Take the whole listing and reproduce it exactly, pictures excepted.

### Exercise data
= = =

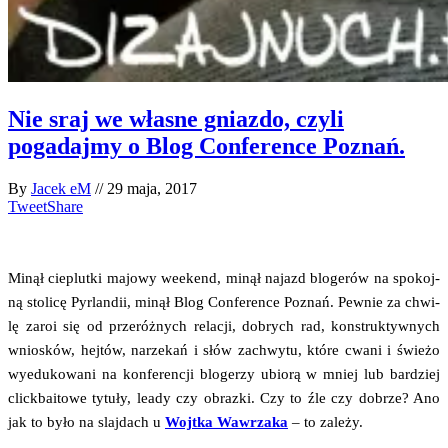
Nie sraj we własne gniazdo, czyli
pogadajmy o Blog Conference Poznań.
By
Jacek eM
//
29 maja, 2017
Tweet
Share
Minął cie­plut­ki majo­wy week­end, minął najazd blo­ge­rów na spo­koj­
ną sto­li­cę Pyr­lan­dii, minął Blog Con­fe­ren­ce Poznań. Pew­nie za chwi­
lę zaroi się od prze­róż­nych rela­cji, dobrych rad, kon­struk­tyw­nych
wnio­sków, hej­tów, narze­kań i słów zachwy­tu, któ­re cwa­ni i świe­żo
wyedu­ko­wa­ni na kon­fe­ren­cji blo­ge­rzy ubio­rą w mniej lub bar­dziej
click­ba­ito­we tytu­ły, leady czy obraz­ki. Czy to źle czy dobrze? Ano
jak to było na slaj­dach u
Wojt­ka Waw­rza­ka
– to zależy.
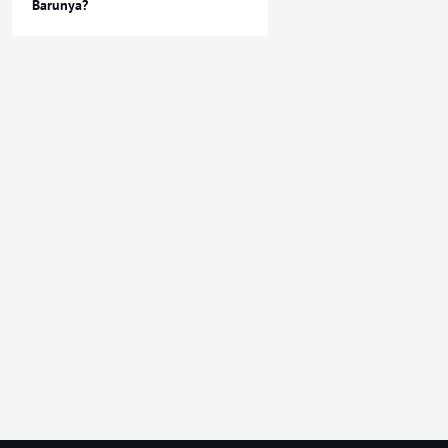
Barunya?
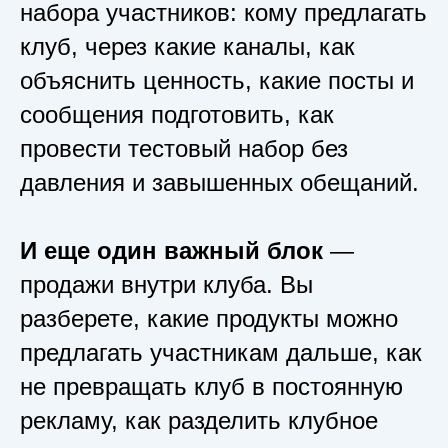
набора участников: кому предлагать
клуб, через какие каналы, как
объяснить ценность, какие посты и
сообщения подготовить, как
провести тестовый набор без
давления и завышенных обещаний.
И еще один важный блок
—
продажи внутри клуба. Вы
разберете, какие продукты можно
предлагать участникам дальше, как
не превращать клуб в постоянную
рекламу, как разделить клубное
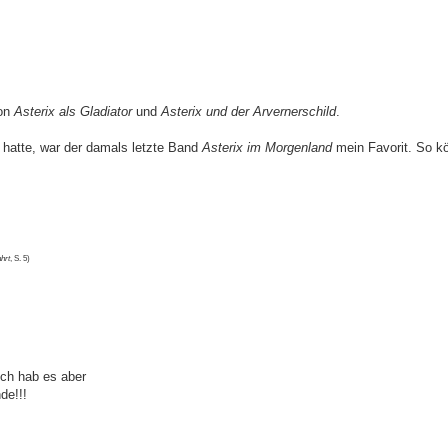
von
Asterix als Gladiator
und
Asterix und der Arvernerschild
.
n hatte, war der damals letzte Band
Asterix im Morgenland
mein Favorit. So k
hrt
, S. 5)
Ich hab es aber
de!!!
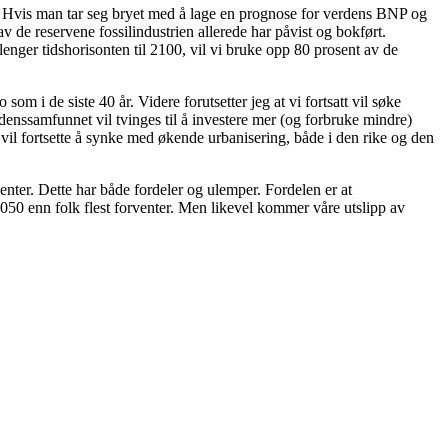
urt. Hvis man tar seg bryet med å lage en prognose for verdens BNP og
v de reservene fossilindustrien allerede har påvist og bokført.
lenger tidshorisonten til 2100, vil vi bruke opp 80 prosent av de
om i de siste 40 år. Videre forutsetter jeg at vi fortsatt vil søke
enssamfunnet vil tvinges til å investere mer (og forbruke mindre)
en vil fortsette å synke med økende urbanisering, både i den rike og den
nter. Dette har både fordeler og ulemper. Fordelen er at
050 enn folk flest forventer. Men likevel kommer våre utslipp av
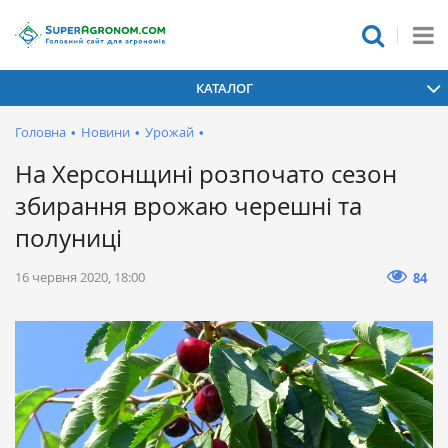
КАТАЛОГ
Головна
•
Новини
•
Урожай
•
На Херсонщині розпочато сезон
збирання врожаю черешні та
полуниці
16 червня 2020, 18:00
84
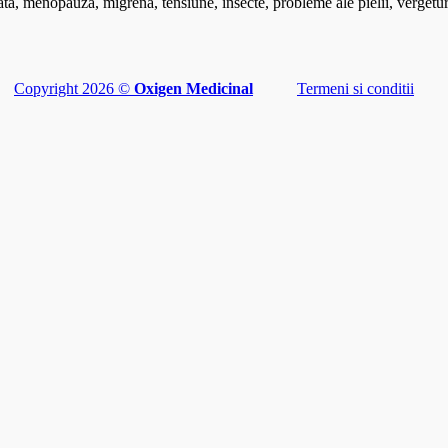
ata, menopauza, migrena, tensiune, insecte, probleme ale pielii, vergeturi,
Copyright 2026 ©
Oxigen Medicinal
Termeni si conditii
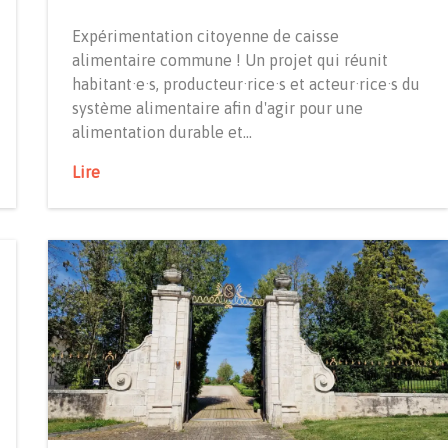
Expérimentation citoyenne de caisse
alimentaire commune ! Un projet qui réunit
habitant·e·s, producteur·rice·s et acteur·rice·s du
système alimentaire afin d'agir pour une
alimentation durable et…
Lire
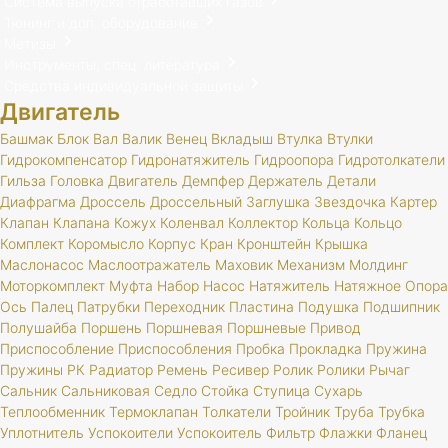
Система выпуска отработавших газов
Тюнинг и доп. оборудование
Метизы
Инструменты, спец. литература
Средства индивидуальной защиты
Двигатель
Башмак
Блок
Вал
Валик
Венец
Вкладыш
Втулка
Втулки
Гидрокомпенсатор
Гидронатяжитель
Гидроопора
Гидротолкатели
Гильза
Головка
Двигатель
Демпфер
Держатель
Детали
Диафрагма
Дроссель
Дроссельный
Заглушка
Звездочка
Картер
Клапан
Клапана
Кожух
Коленвал
Коллектор
Кольца
Кольцо
Комплект
Коромысло
Корпус
Кран
Кронштейн
Крышка
Маслонасос
Маслоотражатель
Маховик
Механизм
Молдинг
Моторкомплект
Муфта
Набор
Насос
Натяжитель
Натяжное
Опора
Ось
Палец
Патрубки
Переходник
Пластина
Подушка
Подшипник
Полушайба
Поршень
Поршневая
Поршневые
Привод
Приспособление
Приспособления
Пробка
Прокладка
Пружина
Пружины
РК
Радиатор
Ремень
Ресивер
Ролик
Ролики
Рычаг
Сальник
Сальниковая
Седло
Стойка
Ступица
Сухарь
Теплообменник
Термоклапан
Толкатели
Тройник
Труба
Трубка
Уплотнитель
Успокоители
Успокоитель
Фильтр
Флажки
Фланец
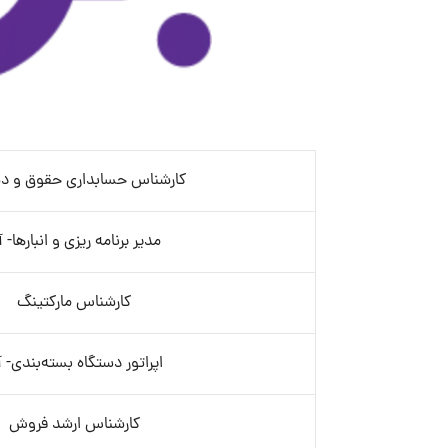
کارشناس حسابداری حقوق و د
مدیر برنامه ریزی و انبارها- آ
کارشناس مارکتینگ
اپراتور دستگاه بسته‌بندی- آ
کارشناس ارشد فروش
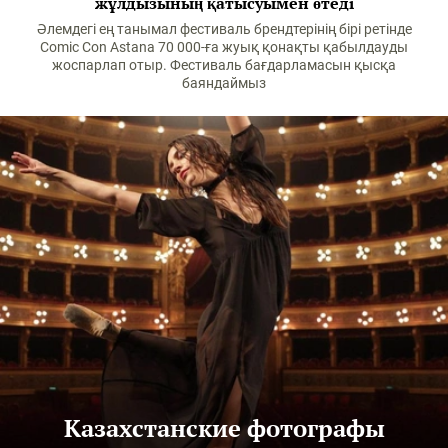
жұлдызының қатысуымен өтеді
Әлемдегі ең танымал фестиваль брендтерінің бірі ретінде
Comic Con Astana 70 000-ға жуық қонақты қабылдауды
жоспарлап отыр. Фестиваль бағдарламасын қысқа
баяндаймыз
Казахстанские фотографы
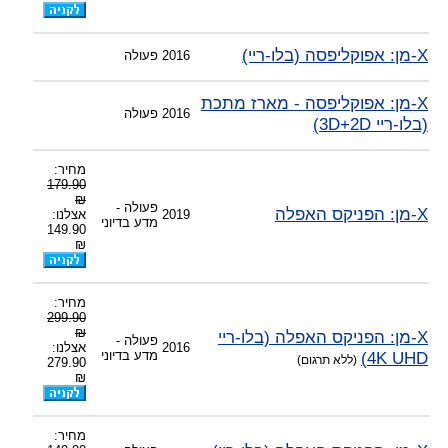
X-מן: אפוקליפסה (בלו-ריי)
2016
פעולה
X-מן: אפוקליפסה - מארז מתכת
2016
פעולה
(בלו-ריי 3D+2D)
מחיר:
179.90
₪
פעולה -
X-מן: הפניקס האפלה
2019
אצלנו:
מדע בדיוני
149.90
₪
מחיר:
299.90
₪
X-מן: הפניקס האפלה (בלו-ריי
פעולה -
2016
אצלנו:
4K UHD)
מדע בדיוני
(ללא תרגום)
279.90
₪
מחיר:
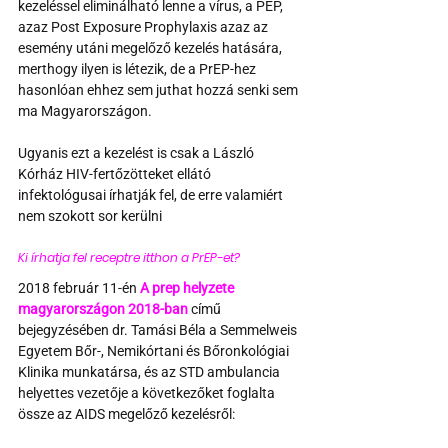
kezeléssel eliminálható lenne a vírus, a PEP, 
azaz Post Exposure Prophylaxis azaz az 
esemény utáni megelőző kezelés hatására, 
merthogy ilyen is létezik, de a PrEP-hez 
hasonlóan ehhez sem juthat hozzá senki sem 
ma Magyarországon.
Ugyanis ezt a kezelést is csak a László 
Kórház HIV-fertőzötteket ellátó 
infektológusai írhatják fel, de erre valamiért 
nem szokott sor kerülni
Ki írhatja fel receptre itthon a PrEP-et? 
2018 február 11-én 
A prep helyzete 
magyarországon 2018-ban
 című 
bejegyzésében dr. Tamási Béla a Semmelweis 
Egyetem Bőr-, Nemikórtani és Bőronkológiai 
Klinika munkatársa, és az STD ambulancia 
helyettes vezetője a következőket foglalta 
össze az AIDS megelőző kezelésről:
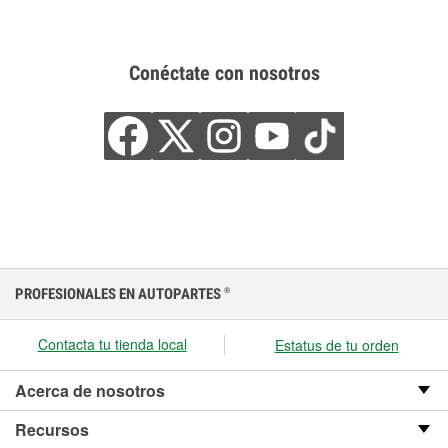
Conéctate con nosotros
PROFESIONALES EN AUTOPARTES
®
Contacta tu tienda local
Estatus de tu orden
Acerca de nosotros
Recursos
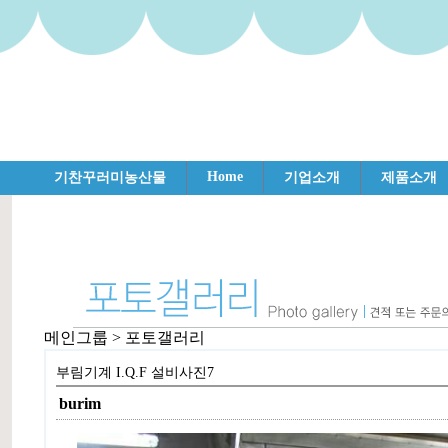
Home
기찬꾸러미농산물
기업소개
제품소개
메인그룹 > 포토갤러리
부림기계 I.Q.F 설비사진7
burim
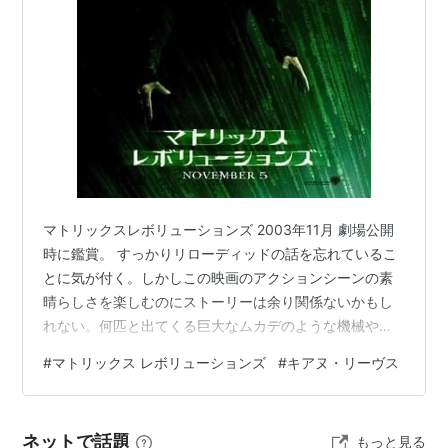
マトリックス レボリューションズ
特別版〈2枚組〉 [DVD]
出版社/メーカー:
ワーナー・ホーム・ビ
デオ
発売日:
2004/04/02
メディア:
DVD
購入
: 2人
クリック
: 37回
この商品を含むブログ (141件) を見る
関連作品
マトリックスレボリューションズ 2003年11月 劇場公開
映画
時に鑑賞。 すっかりリローディッドの話を忘れているこ
マトリックス
とに気が付く。しかしこの映画のアクションシーンの素
マトリックス リローデッド
晴らしさを楽しむのにストーリーは余り関係ないかもし
れない。何匹と出てくる巨大なムカデのような機械や絶
アニメ
えることのない弾丸の数々、いつまでも終わらないかと
アニマトリックス
#
マトリックス レボリューションズ
#
キアヌ・リーヴス
思われる戦闘シーン。（実際あまりにも長い戦闘シーン
ゲーム
故、一体なんのために戦っているのかさえ思わず忘れそ
ENTER THE MATRIX
（日本語版
うになってしまう）救世主を信ずるか否かそんなことは
ASIN:B00009MN4X
）
ネットで話題
もっと見る
どうでもいいのだ。それらは全てあの素晴らしい最後の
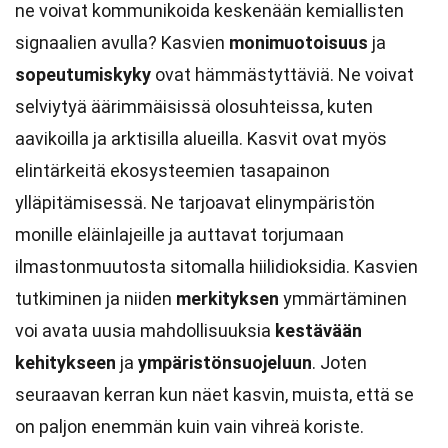
ne voivat kommunikoida keskenään kemiallisten
signaalien avulla? Kasvien
monimuotoisuus
ja
sopeutumiskyky
ovat hämmästyttäviä. Ne voivat
selviytyä äärimmäisissä olosuhteissa, kuten
aavikoilla ja arktisilla alueilla. Kasvit ovat myös
elintärkeitä ekosysteemien tasapainon
ylläpitämisessä. Ne tarjoavat elinympäristön
monille eläinlajeille ja auttavat torjumaan
ilmastonmuutosta sitomalla hiilidioksidia. Kasvien
tutkiminen ja niiden
merkityksen
ymmärtäminen
voi avata uusia mahdollisuuksia
kestävään
kehitykseen
ja
ympäristönsuojeluun
. Joten
seuraavan kerran kun näet kasvin, muista, että se
on paljon enemmän kuin vain vihreä koriste.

= = =

### Problem solution
Nie sraj we własne gniazdo, czyli
pogadajmy o Blog Conference Poznań.
By
Jacek eM
//
29 maja, 2017
Tweet
Share
Minął cie­plut­ki majo­wy week­end, minął najazd blo­ge­rów na spo­koj­
ną sto­li­cę Pyr­lan­dii, minął Blog Con­fe­ren­ce Poznań. Pew­nie za chwi­
lę zaroi się od prze­róż­nych rela­cji, dobrych rad, kon­struk­tyw­nych
wnio­sków, hej­tów, narze­kań i słów zachwy­tu, któ­re cwa­ni i świe­żo
wyedu­ko­wa­ni na kon­fe­ren­cji blo­ge­rzy ubio­rą w mniej lub bar­dziej
click­ba­ito­we tytu­ły, leady czy obraz­ki. Czy to źle czy dobrze? Ano
jak to było na slaj­dach u
Wojt­ka Waw­rza­ka
– to zależy.
Barunya?
набора участников: кому предлагать
клуб, через какие каналы, как
объяснить ценность, какие посты и
сообщения подготовить, как
провести тестовый набор без
давления и завышенных обещаний.
И еще один важный блок
—
продажи внутри клуба. Вы
разберете, какие продукты можно
предлагать участникам дальше, как
не превращать клуб в постоянную
рекламу, как разделить клубное
von
Asterix als Gladiator
und
Asterix und der Arvernerschild
.
n hatte, war der damals letzte Band
Asterix im Morgenland
mein Favorit. So k
hrt
, S. 5)
Ich hab es aber
de!!!
urt. Hvis man tar seg bryet med å lage en prognose for verdens BNP og
v de reservene fossilindustrien allerede har påvist og bokført.
lenger tidshorisonten til 2100, vil vi bruke opp 80 prosent av de
om i de siste 40 år. Videre forutsetter jeg at vi fortsatt vil søke
enssamfunnet vil tvinges til å investere mer (og forbruke mindre)
en vil fortsette å synke med økende urbanisering, både i den rike og den
nter. Dette har både fordeler og ulemper. Fordelen er at
050 enn folk flest forventer. Men likevel kommer våre utslipp av
КАТАЛОГ
Головна
•
Новини
•
Урожай
•
На Херсонщині розпочато сезон
збирання врожаю черешні та
полуниці
16 червня 2020, 18:00
84
ata, menopauza, migrena, tensiune, insecte, probleme ale pielii, vergeturi,
Copyright 2026 ©
Oxigen Medicinal
Termeni si conditii
Expérimentation citoyenne de caisse
alimentaire commune ! Un projet qui réunit
habitant·e·s, producteur·rice·s et acteur·rice·s du
système alimentaire afin d'agir pour une
alimentation durable et…
Lire
Система выпуска отработавших газов
Тюнинг и доп. оборудование
Метизы
Инструменты, спец. литература
Средства индивидуальной защиты
Двигатель
Башмак
Блок
Вал
Валик
Венец
Вкладыш
Втулка
Втулки
Гидрокомпенсатор
Гидронатяжитель
Гидроопора
Гидротолкатели
Гильза
Головка
Двигатель
Демпфер
Держатель
Детали
Диафрагма
Дроссель
Дроссельный
Заглушка
Звездочка
Картер
Клапан
Клапана
Кожух
Коленвал
Коллектор
Кольца
Кольцо
Комплект
Коромысло
Корпус
Кран
Кронштейн
Крышка
Маслонасос
Маслоотражатель
Маховик
Механизм
Молдинг
Моторкомплект
Муфта
Набор
Насос
Натяжитель
Натяжное
Опора
Ось
Палец
Патрубки
Переходник
Пластина
Подушка
Подшипник
Полушайба
Поршень
Поршневая
Поршневые
Привод
Приспособление
Приспособления
Пробка
Прокладка
Пружина
Пружины
РК
Радиатор
Ремень
Ресивер
Ролик
Ролики
Рычаг
Сальник
Сальниковая
Седло
Стойка
Ступица
Сухарь
Теплообменник
Термоклапан
Толкатели
Тройник
Труба
Трубка
Уплотнитель
Успокоители
Успокоитель
Фильтр
Флажки
Фланец
کارشناس حسابداری حقوق و د
مدیر برنامه ریزی و انبارها- آ
کارشناس مارکتینگ
اپراتور دستگاه بسته‌بندی- آ
کارشناس ارشد فروش
жұлдызының қатысуымен өтеді
Әлемдегі ең танымал фестиваль брендтерінің бірі ретінде
Comic Con Astana 70 000-ға жуық қонақты қабылдауды
жоспарлап отыр. Фестиваль бағдарламасын қысқа
баяндаймыз
Казахстанские фотографы
X-מן: אפוקליפסה (בלו-ריי)
2016
פעולה
X-מן: אפוקליפסה - מארז מתכת
2016
פעולה
(בלו-ריי 3D+2D)
מחיר:
179.90
₪
פעולה -
X-מן: הפניקס האפלה
2019
אצלנו:
מדע בדיוני
149.90
₪
מחיר:
299.90
₪
X-מן: הפניקס האפלה (בלו-ריי
פעולה -
2016
אצלנו:
4K UHD)
מדע בדיוני
(ללא תרגום)
279.90
₪
מחיר:
kezeléssel eliminálható lenne a vírus, a PEP, 
azaz Post Exposure Prophylaxis azaz az 
esemény utáni megelőző kezelés hatására, 
merthogy ilyen is létezik, de a PrEP-hez 
hasonlóan ehhez sem juthat hozzá senki sem 
ma Magyarországon.
Ugyanis ezt a kezelést is csak a László 
Kórház HIV-fertőzötteket ellátó 
infektológusai írhatják fel, de erre valamiért 
nem szokott sor kerülni
Ki írhatja fel receptre itthon a PrEP-et? 
2018 február 11-én 
A prep helyzete 
magyarországon 2018-ban
 című 
bejegyzésében dr. Tamási Béla a Semmelweis 
Egyetem Bőr-, Nemikórtani és Bőronkológiai 
Klinika munkatársa, és az STD ambulancia 
helyettes vezetője a következőket foglalta 
össze az AIDS megelőző kezelésről:
Conéctate con nosotros
PROFESIONALES EN AUTOPARTES
®
Contacta tu tienda local
Estatus de tu orden
Acerca de nosotros
Recursos
Home
기찬꾸러미농산물
기업소개
제품소개
메인그룹 > 포토갤러리
부림기계 I.Q.F 설비사진7
burim
マトリックス レボリューションズ
特別版〈2枚組〉 [DVD]
出版社/メーカー:
ワーナー・ホーム・ビ
デオ
発売日:
2004/04/02
メディア:
DVD
購入
: 2人
クリック
: 37回
この商品を含むブログ (141件) を見る
関連作品
マトリックスレボリューションズ 2003年11月 劇場公開
映画
時に鑑賞。 すっかりリローディッドの話を忘れているこ
マトリックス
とに気が付く。しかしこの映画のアクションシーンの素
マトリックス リローデッド
晴らしさを楽しむのにストーリーは余り関係ないかもし
れない。何匹と出てくる巨大なムカデのような機械や絶
アニメ
えることのない弾丸の数々、いつまでも終わらないかと
アニマトリックス
#
マトリックス レボリューションズ
#
キアヌ・リーヴス
思われる戦闘シーン。（実際あまりにも長い戦闘シーン
ゲーム
故、一体なんのために戦っているのかさえ思わず忘れそ
ENTER THE MATRIX
（日本語版
うになってしまう）救世主を信ずるか否かそんなことは
ASIN:B00009MN4X
）
ネットで話題
もっと見る
どうでもいいのだ。それらは全てあの素晴らしい最後の
ne voivat kommunikoida keskenään kemiallisten
signaalien avulla? Kasvien
monimuotoisuus
ja
sopeutumiskyky
ovat hämmästyttäviä. Ne voivat
selviytyä äärimmäisissä olosuhteissa, kuten
aavikoilla ja arktisilla alueilla. Kasvit ovat myös
elintärkeitä ekosysteemien tasapainon
ylläpitämisessä. Ne tarjoavat elinympäristön
monille eläinlajeille ja auttavat torjumaan
ilmastonmuutosta sitomalla hiilidioksidia. Kasvien
tutkiminen ja niiden
merkityksen
ymmärtäminen
voi avata uusia mahdollisuuksia
kestävään
kehitykseen
ja
ympäristönsuojeluun
. Joten
seuraavan kerran kun näet kasvin, muista, että se
on paljon enemmän kuin vain vihreä koriste.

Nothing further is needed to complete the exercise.